Post by Edmund » Mon Jan 27, 2014 7:56 pm

Another correction is that Tris and Hugh broke their quizbowl duck at ACF Fall way back in 2010. Their rise, together with Sink The Bismarck (Southampton) has been very heartening.

Here are some general remarks on the set:

I thought the overall balance was good and the tastes of individual writers shone through without introducing egregious variations within the set. My impression was that the afternoon was harder than the morning, and the Lasletts packet had the air of being slightly harder and rather more solidly canonical: I'd be interested to see the round report to see if this is actually statistical. The set was almost wholly and creditably free of repeats.
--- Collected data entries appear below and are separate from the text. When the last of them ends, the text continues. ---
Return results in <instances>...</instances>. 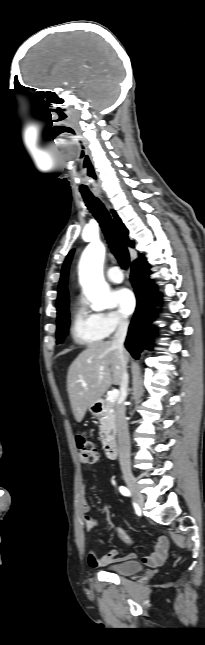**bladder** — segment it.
<instances>
[{
	"instance_id": "31cf9c89",
	"label": "bladder",
	"mask_w": 205,
	"mask_h": 645,
	"mask_svg": "<svg viewBox=\"0 0 205 645\" xmlns=\"http://www.w3.org/2000/svg\"><path fill=\"white\" fill-rule=\"evenodd\" d=\"M107 570L118 575L130 576L139 573L142 570V564L135 560H125L109 565Z\"/></svg>"
}]
</instances>
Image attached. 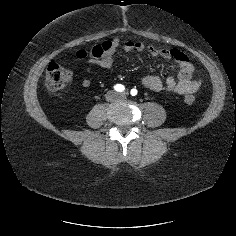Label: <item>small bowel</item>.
Segmentation results:
<instances>
[{
  "mask_svg": "<svg viewBox=\"0 0 236 236\" xmlns=\"http://www.w3.org/2000/svg\"><path fill=\"white\" fill-rule=\"evenodd\" d=\"M120 40L112 42V47L100 59H86V71L91 70L92 65H99L103 69H110L114 65V51L120 45ZM123 51L130 53L132 51H144L148 49L154 57L162 59H171L175 62L170 75L164 80L155 75H147L141 78L140 82L143 87L154 92H168L172 94L188 95L199 90L202 85L201 80L193 79L194 67L188 56L176 48H160L154 44L147 45L142 41L127 40L123 42ZM177 74L173 75L175 69ZM83 87H89L91 80L85 76L81 80Z\"/></svg>",
  "mask_w": 236,
  "mask_h": 236,
  "instance_id": "1",
  "label": "small bowel"
}]
</instances>
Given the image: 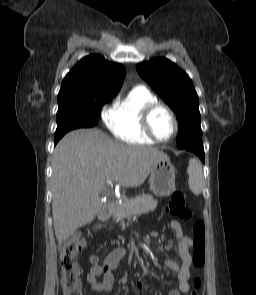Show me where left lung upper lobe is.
Masks as SVG:
<instances>
[{"mask_svg":"<svg viewBox=\"0 0 256 295\" xmlns=\"http://www.w3.org/2000/svg\"><path fill=\"white\" fill-rule=\"evenodd\" d=\"M158 95L176 112L178 148L202 145L199 99L189 76L166 58H155L136 67Z\"/></svg>","mask_w":256,"mask_h":295,"instance_id":"obj_1","label":"left lung upper lobe"}]
</instances>
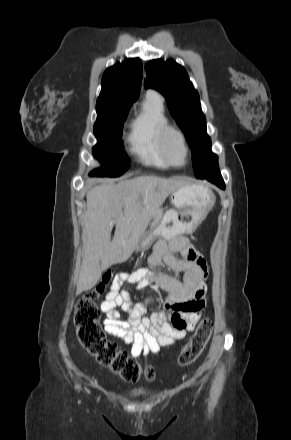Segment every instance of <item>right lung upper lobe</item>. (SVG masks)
Listing matches in <instances>:
<instances>
[{"label":"right lung upper lobe","instance_id":"1","mask_svg":"<svg viewBox=\"0 0 291 440\" xmlns=\"http://www.w3.org/2000/svg\"><path fill=\"white\" fill-rule=\"evenodd\" d=\"M142 73V62L139 58L127 59L107 68L102 77V90L96 108L131 107L139 95Z\"/></svg>","mask_w":291,"mask_h":440}]
</instances>
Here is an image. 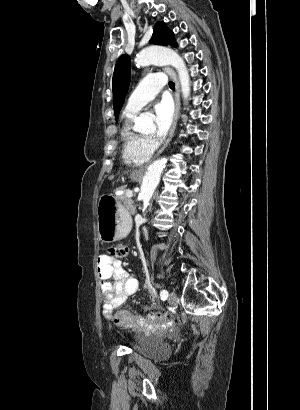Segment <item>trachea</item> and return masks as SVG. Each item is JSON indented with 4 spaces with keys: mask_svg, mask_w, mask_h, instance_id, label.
I'll list each match as a JSON object with an SVG mask.
<instances>
[{
    "mask_svg": "<svg viewBox=\"0 0 300 410\" xmlns=\"http://www.w3.org/2000/svg\"><path fill=\"white\" fill-rule=\"evenodd\" d=\"M169 87L171 88V89H175V84H174V82H172V81H169Z\"/></svg>",
    "mask_w": 300,
    "mask_h": 410,
    "instance_id": "1",
    "label": "trachea"
}]
</instances>
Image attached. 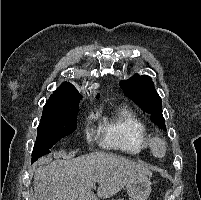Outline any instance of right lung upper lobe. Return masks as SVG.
Here are the masks:
<instances>
[{
  "label": "right lung upper lobe",
  "instance_id": "right-lung-upper-lobe-1",
  "mask_svg": "<svg viewBox=\"0 0 201 200\" xmlns=\"http://www.w3.org/2000/svg\"><path fill=\"white\" fill-rule=\"evenodd\" d=\"M99 95L97 96V98ZM82 95L75 89V87L67 82H63L60 87L49 97V101L53 102H69L80 101Z\"/></svg>",
  "mask_w": 201,
  "mask_h": 200
}]
</instances>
The science seemed fairly well distributed to me, but others have pointed out a heavy amount of chemical physics compared to mathematical and quantum physics. Since I was educated in the same curriculum as the science editor, we probably share prejudices in our knowledge base. In the interest of making the science accessible to an open field that contained very few dedicated science players, I thought they were occasionally reluctant to offer challenging hard parts to bonuses.

The science notably fell victim to what I felt was the worst offence of this set, which was a sloppily large number of stock clues in first lines. Just off the top of my head, here are some examples of very early stock clues, or clues that prematurely and artificially narrowed the answer space: Larnaca for Cyprus, Bromsgrove for Worcestershire, Larkin for Lucky Jim, Slater for determinant, Marangoni for surface tension, paramagnetic for oxygen, "northernmost town" for Norway, "second-largest country subdivision" for Western Australia, Lethe for Hades. These generated either direct buzzer races or confusion, and were either errors or else underestimated the quality of the field. In the science distribution I recognise that there may have been a conscious effort to lower the difficulty, but putting basics in the first line just invited science specialists to mop these up.
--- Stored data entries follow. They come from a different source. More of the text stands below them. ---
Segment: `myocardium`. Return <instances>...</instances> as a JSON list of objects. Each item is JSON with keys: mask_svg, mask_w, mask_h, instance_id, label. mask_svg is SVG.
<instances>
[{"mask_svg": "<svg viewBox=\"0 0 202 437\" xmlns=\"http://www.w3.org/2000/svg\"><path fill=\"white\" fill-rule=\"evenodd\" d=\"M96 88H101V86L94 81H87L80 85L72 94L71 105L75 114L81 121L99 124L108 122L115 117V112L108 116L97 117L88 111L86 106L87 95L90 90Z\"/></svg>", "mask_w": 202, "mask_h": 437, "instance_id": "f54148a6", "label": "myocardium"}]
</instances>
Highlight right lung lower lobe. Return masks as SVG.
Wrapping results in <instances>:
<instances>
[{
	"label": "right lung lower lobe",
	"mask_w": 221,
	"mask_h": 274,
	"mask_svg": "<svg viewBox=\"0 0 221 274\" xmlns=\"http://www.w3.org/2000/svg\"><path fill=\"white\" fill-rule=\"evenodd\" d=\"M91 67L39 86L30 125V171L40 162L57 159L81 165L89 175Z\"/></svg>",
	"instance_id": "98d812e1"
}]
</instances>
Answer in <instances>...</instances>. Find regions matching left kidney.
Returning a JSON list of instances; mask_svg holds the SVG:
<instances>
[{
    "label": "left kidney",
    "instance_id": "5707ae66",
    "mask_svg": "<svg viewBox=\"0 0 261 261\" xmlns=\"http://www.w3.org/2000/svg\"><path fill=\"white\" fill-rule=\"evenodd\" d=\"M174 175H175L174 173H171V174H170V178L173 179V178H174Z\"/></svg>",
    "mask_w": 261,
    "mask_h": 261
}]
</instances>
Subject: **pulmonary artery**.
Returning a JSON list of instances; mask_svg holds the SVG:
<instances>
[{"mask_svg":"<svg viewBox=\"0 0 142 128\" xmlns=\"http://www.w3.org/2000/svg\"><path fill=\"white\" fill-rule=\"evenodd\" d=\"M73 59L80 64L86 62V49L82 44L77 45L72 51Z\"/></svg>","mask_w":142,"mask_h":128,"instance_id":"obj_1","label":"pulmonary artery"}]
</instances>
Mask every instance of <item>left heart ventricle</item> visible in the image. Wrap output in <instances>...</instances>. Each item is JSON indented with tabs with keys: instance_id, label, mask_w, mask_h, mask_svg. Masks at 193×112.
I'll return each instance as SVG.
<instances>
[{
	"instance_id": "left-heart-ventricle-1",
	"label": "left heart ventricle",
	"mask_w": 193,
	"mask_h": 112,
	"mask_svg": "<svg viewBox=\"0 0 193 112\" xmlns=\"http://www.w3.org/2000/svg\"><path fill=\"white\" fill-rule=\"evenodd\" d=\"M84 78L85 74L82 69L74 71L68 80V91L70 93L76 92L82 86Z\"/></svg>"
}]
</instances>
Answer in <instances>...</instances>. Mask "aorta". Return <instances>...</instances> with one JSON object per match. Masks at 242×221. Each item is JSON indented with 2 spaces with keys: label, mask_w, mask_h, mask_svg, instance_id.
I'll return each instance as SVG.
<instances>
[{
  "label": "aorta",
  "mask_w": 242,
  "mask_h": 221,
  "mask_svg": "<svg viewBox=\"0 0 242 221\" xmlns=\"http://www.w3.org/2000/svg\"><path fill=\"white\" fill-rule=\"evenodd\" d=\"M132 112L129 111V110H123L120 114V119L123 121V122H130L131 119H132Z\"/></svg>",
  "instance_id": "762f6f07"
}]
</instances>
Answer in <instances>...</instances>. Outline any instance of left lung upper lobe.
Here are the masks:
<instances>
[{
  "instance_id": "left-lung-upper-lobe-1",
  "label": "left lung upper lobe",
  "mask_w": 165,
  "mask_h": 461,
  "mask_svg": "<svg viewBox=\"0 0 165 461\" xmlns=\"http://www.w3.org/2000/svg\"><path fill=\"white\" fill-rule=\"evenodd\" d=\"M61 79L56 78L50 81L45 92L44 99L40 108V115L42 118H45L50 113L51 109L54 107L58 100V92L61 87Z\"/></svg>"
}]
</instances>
I would echo the criticism of the literature and painting clues as being sometimes overly formulaic. On the fine art side, the "describe something largely irrelevant in an odd corner of a well-known painting" trope seemed much in evidence: I thought "In the top right of this painting man with a yellow cloth covering his lap rests his left hand on an L-shaped rod" for Burial of the Count of Orgaz and "This work features an orange grove scattered with white blossoms picked out in gold." for Birth of Venus stood out. The last one is outright bad as Primavera is full of oranges.

I have some notes on specific questions which I left in the office and will relay later.